Maybe. Acid is weak and when I added h2o2 it dulute more.

Friend told me to mix 10-13% HCL with 3%h2o2 with ratio 3:1. Again get my test samples and hit the bucket. Stick is clean but on sme stick there is remaining pins.

Is there any ratio which I can use to be on "right road" for 3% h2o2 nad 10-13%?

Today is day for processing nano sim cards. In every batch I put few sim cards to see what is going on. Sometimes gold dissapear completely from cards but still remain on DDR pins. I was considerin 1 by 1 pealing. It will be slow. AP process will destroy foils like they did with 20-30 sim cards. *What do you think about burning them and harvesting leftover and do gravity separation of gold and burned plastic?*

I ignited reaction with h2o2 3% and hcl 10-13% put bubbler in. *What timeis usualy requierd to finish? I did not hol any sample longer than 12 hours.* *Do I need to hold them more than 12 - 16 hours?*In last test batch some pins fall of CPU instantly and other did not at all. but I know why, CPU is cerramic and gold cover tin/copper and gold on pins spread all way from top of the pin to cpu and tin/copper is also covered with gold. On this cpu ceramic around pin is also covered with gold and obviously AP cant aproact to copper/tin.

Today I wait for delivery of 12% h202. Can you tell me ratio for 12% h2o2 and 10% hcl?


----------



## butcher (Nov 30, 2019)

worker0,
Have you studied how this leach works?
Forget using H2O2 you do not need it.
The very little bit of the dilute 3% H2O2 that would be used to get a tiny amount of copper in solution at the beginning can be replaced by just bubbling air, the real purpose for the H2O2 only purpose is to get the leach started, once the solution turns a bit green with copper(II) chloride, all that is needed is air.

The dilute HCl acid will work just fine, it will just take longer, a low gentle heat ( warm sunshine) would concentrate solution through evaporation and make it dissolve the copper faster...

Spend some time studying, at this point you are wasting your time because you do not understand how the leach works.


----------



## worker0 (Nov 30, 2019)

because of that im trying.

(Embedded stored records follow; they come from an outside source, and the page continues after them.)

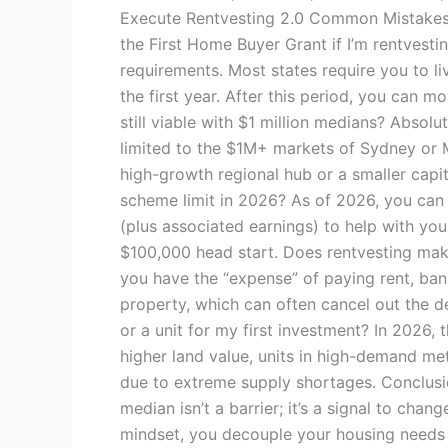
Execute Rentvesting 2.0 Common Mistakes 
the First Home Buyer Grant if I’m rentvest
requirements. Most states require you to li
the first year. After this period, you can m
still viable with $1 million medians? Absolut
limited to the $1M+ markets of Sydney or 
high-growth regional hub or a smaller capita
scheme limit in 2026? As of 2026, you can
(plus associated earnings) to help with you
$100,000 head start. Does rentvesting make
you have the “expense” of paying rent, ban
property, which can often cancel out the de
or a unit for my first investment? In 2026, 
higher land value, units in high-demand me
due to extreme supply shortages. Conclusio
median isn’t a barrier; it’s a signal to ch
mindset, you decouple your housing needs 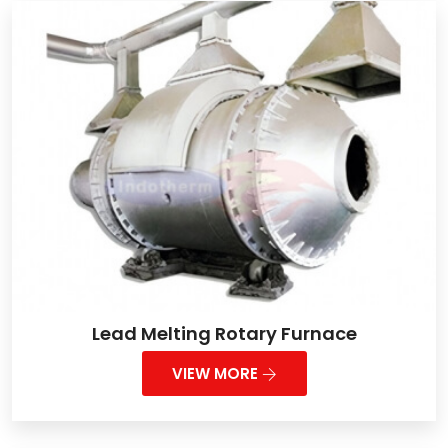
Lead Melting Rotary Furnace
VIEW MORE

To learn. I get some nice samples  what time is usualy requierd to finish? Im also noticed when I bubble solution goes to darker color. What do you think about sim cards, and what do you think why some foils from DDR fall down and 20 out of whole ddr stay on stick?


----------



## butcher (Nov 30, 2019)

The oxygen in the acidic HCl solution oxidizes the copper. this rust of copper is dissolved into the solution as a green salt of copper, or cupric chloride CuCl2, it is this green solution of copper salt that is used to dissolve copper, iron, or many of these base metals into solution.

The leach will become contaminated when other base metals besides copper are dissolved into solution, this can change the properties of the leach, for example with Iron we can change the solution from being a cupric chloride leach into a ferric chloride...


Several reasons why the solution goes darker.
The green Cupric chloride CuCl2 as it dissolves copper changes to the brown cuprous chloride CuCl, this copper (I) chloride consumes some of the free HCl acid in solution to convert back it back into cupric when the oxygen and the free HCl is consumed the solution will need more air and free HCl to convert the cuprous back into the green cupric.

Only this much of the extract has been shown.